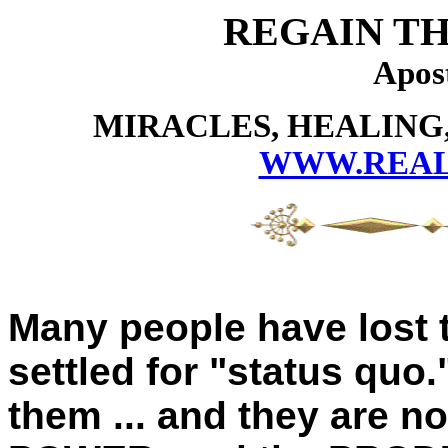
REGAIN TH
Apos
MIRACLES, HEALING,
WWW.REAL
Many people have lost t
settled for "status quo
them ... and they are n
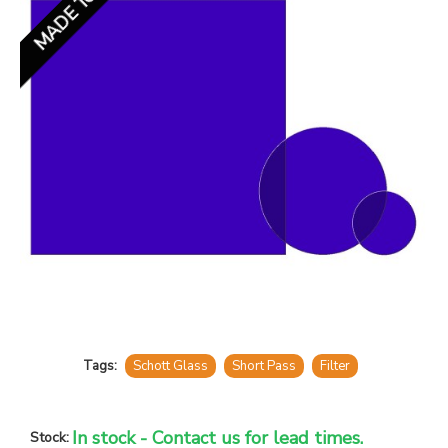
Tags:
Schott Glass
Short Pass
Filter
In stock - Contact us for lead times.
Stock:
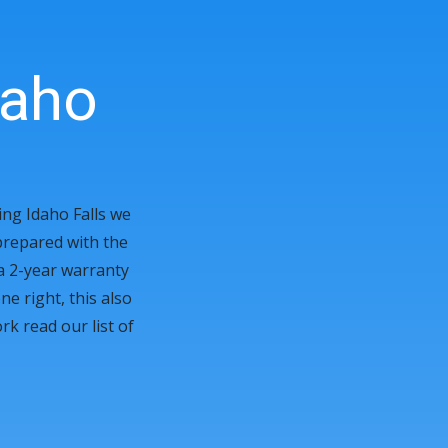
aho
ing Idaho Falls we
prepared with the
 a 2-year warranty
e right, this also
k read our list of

+ + + +

Everything from the line with "a 2-year warranty" down to the final line above is to be retyped exactly. Leave the earlier lines out.

 a 2-year warranty
e right, this also
k read our list of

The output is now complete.